Um par de gerações mais tarde, durante as revoltas contra o domínio macedónio que se seguiram à morte de Alexandre o Grande em 323 a.C., o antigo tutor de Alexandre, Aristóteles, escapou de Atenas, dizendo: "Não permitirei que os atenienses pequem duas vezes contra a filosofia". Desde os antigos gregos até Giordano Bruno, Spinoza, Hume, e até ao vergonhoso processo judicial que impediu Bertrand Russell de ensinar no City College de Nova Iorque em 1940 sobre a acusação de imoralidade sexual e ateísmo, a filosofia tem sido repetida e persistentemente identificada com blasfémia contra os deuses, quaisquer que sejam os deuses.

Nada é mais comum na história da filosofia do que a acusação de impiedade. Por causa da sua ridícula alteridade e falta de respeito pela convenção social, patente e privilégio, os filósofos recusam-se a honrar os velhos deuses, o que os torna politicamente desconfiados e até perigosos. Será que coisas tão sombrias ainda podem acontecer na nossa era alegremente iluminada? Isso depende de onde se lança os olhos e de quão perto se olha.

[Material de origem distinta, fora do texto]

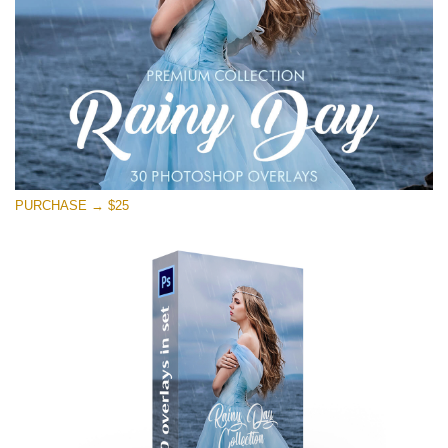
PURCHASE → $25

Talvez a última gargalhada seja com o filósofo. Embora o filósofo pareça sempre ridículo aos olhos dos mesquinhos e daqueles obcecados em manter o status quo, o contrário acontece quando o não-filósofo é obrigado a dar conta da justiça em si mesmo ou da felicidade e da miséria em geral. Longe de ser eloquente, insiste Sócrates, o mesquinho fica "perplexo e gagueja".

Pode-se objectar que ridicularizar o gaguejo de alguém não é uma coisa muito agradável de se fazer. Benardete assinala com razão que Sócrates atribui todo o tipo de virtude a filósofos excepto a moderação. Nutrido em liberdade e não se sujeitando ao tempo dos outros, há qualquer coisa de terrivelmente estranho nos filósofos, algo monstruoso ou semelhante aos deuses ou a ambos ao mesmo tempo. É por isso que muitas pessoas sensatas continuam a pensar que os atenienses tinham razão em condenar Sócrates à morte. Deixo a decisão por vossa conta. Não podia julgar.